141 – Há influências espirituais entre o ser humano e o seu nome, tanto na Terra, como no Espaço?
– Na Terra ou no plano invisível, temos a simbologia sagrada das palavras; todavia, o estudo dessas influências requer um grande volume de considerações especializadas e, como o nosso trabalho humilde é uma apologia ao esforço de cada um, ainda aqui temos de reconhecer que cada homem recebe as influências a que fez jus, competindo a cada coração renovar seus próprios valores, em marcha para realizações cada vez mais altas, pois que o determinismo de Deus é o do bem, e todos os que se entregarem realmente ao bem, triunfarão de todos os óbices do mundo.
142 – Poderíamos receber um ensinamento sobre o número sete, tantas vezes utilizado no ensino das tradições sagradas do Cristianismo?

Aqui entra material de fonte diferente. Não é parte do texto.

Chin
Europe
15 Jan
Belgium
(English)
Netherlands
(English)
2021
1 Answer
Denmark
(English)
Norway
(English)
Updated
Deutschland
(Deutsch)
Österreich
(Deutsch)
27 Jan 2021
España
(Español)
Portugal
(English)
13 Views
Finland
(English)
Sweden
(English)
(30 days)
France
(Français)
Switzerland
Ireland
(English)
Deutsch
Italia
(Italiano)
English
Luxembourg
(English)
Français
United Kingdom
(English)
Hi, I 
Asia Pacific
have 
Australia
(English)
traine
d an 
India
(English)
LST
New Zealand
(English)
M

– Uma opinião isolada nos conduzirá a muitas análises nos domínios da chamada numerologia fugindo ao escopo de nossas cogitações espirituais.
Os números, como as vibrações, possuem a sua mística natural, mas, em face de nossos imperativos de educação, temos de convir que todos os números, como todas as vibrações, serão sagrados para nós, quando houvermos santificado o coração para Deus, sendo justo, nesse particular, copiarmos a antiga observação do Cristo sobre o sábado, esclarecendo que os números foram feitos para os homens, porém, os homens não foram criados para os números.

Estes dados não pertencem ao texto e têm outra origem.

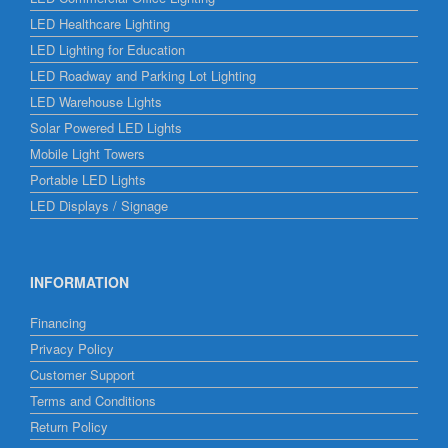
LED Healthcare Lighting
LED Lighting for Education
LED Roadway and Parking Lot Lighting
LED Warehouse Lights
Solar Powered LED Lights
Mobile Light Towers
Portable LED Lights
LED Displays / Signage
INFORMATION
Financing
Privacy Policy
Customer Support
Terms and Conditions
Return Policy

143 – Deve-se acreditar na influência oculta de certos objetos, como joias, etc., que parecem acompanhados de uma atuação infeliz e fatal?
– Os objetos, mormente os de uso pessoal, têm a sua história viva e, por vezes, podem constituir o ponto de atenção das entidades perturbadas, de seus antigos possuidores no mundo; razão porque parecem tocados, por vezes, de singulares influências ocultas, porém, nosso esforço deve ser o da libertação espiritual, sendo indispensável lutarmos contra os fetiches, para considerar tão somente os valores morais do homem na sua jornada para o Perfeito.
144 – Os fenômenos premonitórios atestam a possibilidade da presciência com relação ao futuro?
– Os Espíritos de nossa esfera não podem devassar o futuro, considerando essa atividade uma característica dos atributos do Criador Supremo, que é Deus.
Temos de considerar, todavia, que as existências humanas estão subordinadas a um mapa de provas gerais, onde a personalidade deve movimentar-se com o seu esforço para a iluminação do porvir, e, dentro desse roteiro, os mentores espirituais mais elevados podem organizar os fatos premonitórios, quando convenham as demonstrações de que o homem não se resume a um conglomerado de elementos químicos, de conformidade com a definição do materialismo dissolvente.
145 – Que dizermos da cartomancia em face do Espiritismo?
– A cartomancia pode enquadrar-se nos fenômenos psíquicos, mas não no Espiritismo evangélico, onde o cristão deve cultivar os valores do seu mundo íntimo pela fé viva e pelo amor no coração, buscando servir a Jesus no santuário de sua alma, não tendo outra vontade que não aquela de se elevar ao seu amor pelo trabalho e iluminação de si mesmo, sem qualquer preocupação pelos acontecimentos nocivos que se foram, ou pelos fatos que hão de vir, na sugestão nem sempre sincera dos que devassam o mundo oculto.